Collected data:
-.-.-

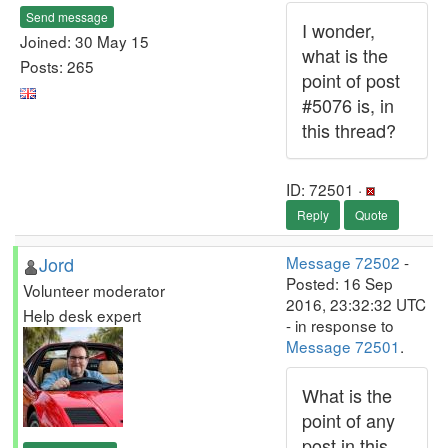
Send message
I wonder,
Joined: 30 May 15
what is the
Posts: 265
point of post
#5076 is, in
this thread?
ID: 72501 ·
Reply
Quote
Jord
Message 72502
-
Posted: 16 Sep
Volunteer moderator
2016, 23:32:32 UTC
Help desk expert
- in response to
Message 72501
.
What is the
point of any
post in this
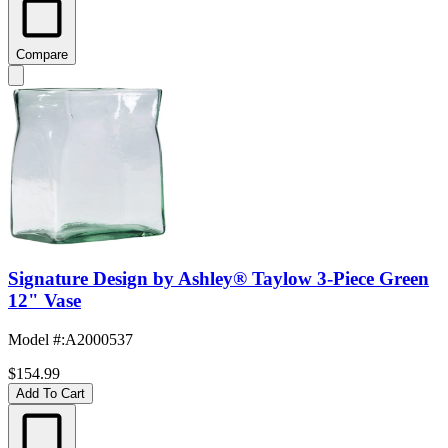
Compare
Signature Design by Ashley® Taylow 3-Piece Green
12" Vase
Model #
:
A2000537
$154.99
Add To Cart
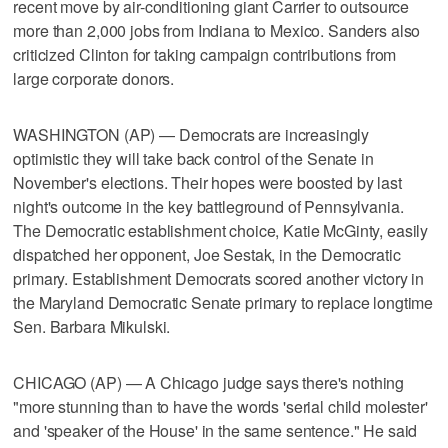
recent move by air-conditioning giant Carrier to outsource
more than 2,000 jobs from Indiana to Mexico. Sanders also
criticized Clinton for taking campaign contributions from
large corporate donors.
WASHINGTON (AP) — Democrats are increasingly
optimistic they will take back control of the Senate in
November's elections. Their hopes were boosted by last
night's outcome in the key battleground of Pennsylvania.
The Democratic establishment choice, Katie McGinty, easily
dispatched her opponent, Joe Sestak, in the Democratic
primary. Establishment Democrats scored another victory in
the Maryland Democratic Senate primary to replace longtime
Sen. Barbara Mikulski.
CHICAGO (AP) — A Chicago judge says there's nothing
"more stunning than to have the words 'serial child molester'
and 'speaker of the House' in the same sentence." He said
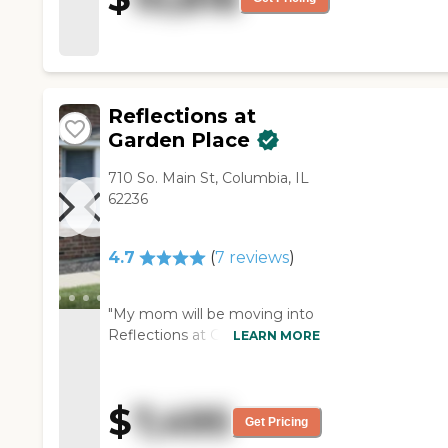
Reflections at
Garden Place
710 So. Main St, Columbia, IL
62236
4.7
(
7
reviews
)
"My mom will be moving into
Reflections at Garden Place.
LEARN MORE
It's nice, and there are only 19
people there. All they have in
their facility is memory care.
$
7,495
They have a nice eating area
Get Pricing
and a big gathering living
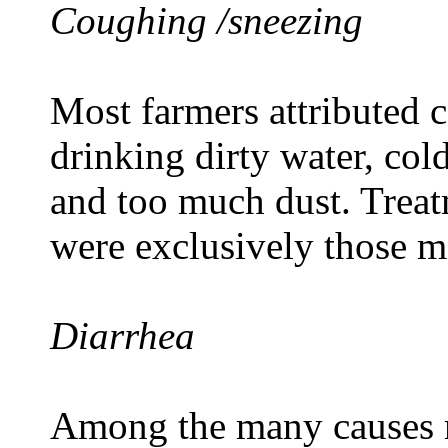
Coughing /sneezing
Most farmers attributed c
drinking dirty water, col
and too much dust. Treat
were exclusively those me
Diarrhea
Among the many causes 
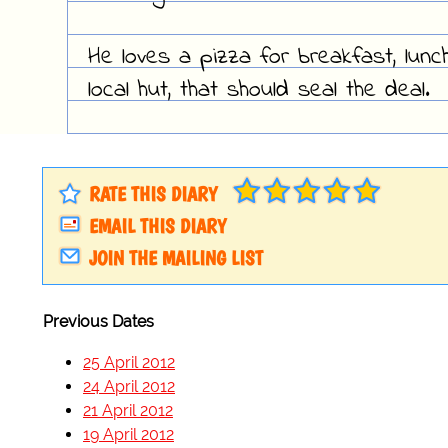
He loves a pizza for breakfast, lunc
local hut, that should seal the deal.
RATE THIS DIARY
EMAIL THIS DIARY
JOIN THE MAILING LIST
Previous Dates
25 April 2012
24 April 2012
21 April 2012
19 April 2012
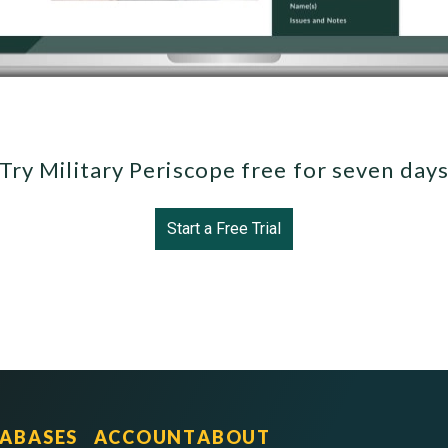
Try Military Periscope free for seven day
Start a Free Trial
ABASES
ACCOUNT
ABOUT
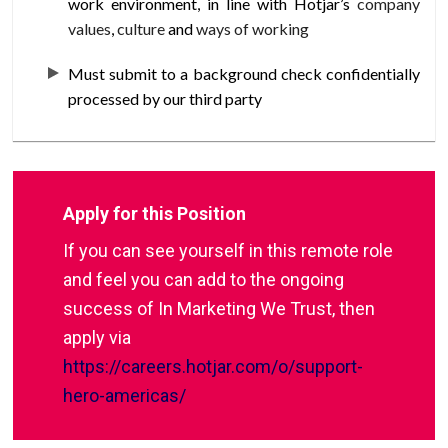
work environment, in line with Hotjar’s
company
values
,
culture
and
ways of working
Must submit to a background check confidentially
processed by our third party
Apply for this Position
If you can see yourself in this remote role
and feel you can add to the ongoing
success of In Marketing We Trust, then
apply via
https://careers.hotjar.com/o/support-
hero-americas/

-.-.-

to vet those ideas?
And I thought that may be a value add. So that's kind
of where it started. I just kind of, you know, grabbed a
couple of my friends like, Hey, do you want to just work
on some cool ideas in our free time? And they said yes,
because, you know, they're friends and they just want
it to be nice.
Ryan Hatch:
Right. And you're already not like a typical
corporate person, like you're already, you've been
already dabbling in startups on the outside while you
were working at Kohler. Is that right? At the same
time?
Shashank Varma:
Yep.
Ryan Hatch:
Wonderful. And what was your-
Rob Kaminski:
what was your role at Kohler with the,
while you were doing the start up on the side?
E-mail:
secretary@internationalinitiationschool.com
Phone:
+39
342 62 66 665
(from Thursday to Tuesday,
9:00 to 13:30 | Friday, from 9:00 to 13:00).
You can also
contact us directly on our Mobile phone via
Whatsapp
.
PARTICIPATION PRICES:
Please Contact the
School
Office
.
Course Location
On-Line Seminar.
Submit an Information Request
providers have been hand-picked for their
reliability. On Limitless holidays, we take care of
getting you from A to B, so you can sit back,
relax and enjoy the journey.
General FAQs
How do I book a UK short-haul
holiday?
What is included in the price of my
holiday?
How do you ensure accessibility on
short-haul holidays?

-.-.-

Output exactly the lines above, beginning at the one with "their facility is memory care." and stopping after the one with "Among the many causes". Pictures are to be omitted.

their facility is memory care.
$
7,495
They have a nice eating area
Get Pricing
and a big gathering living
Coughing /sneezing
Most farmers attributed c
drinking dirty water, col
and too much dust. Treat
were exclusively those me
Diarrhea
Among the many causes 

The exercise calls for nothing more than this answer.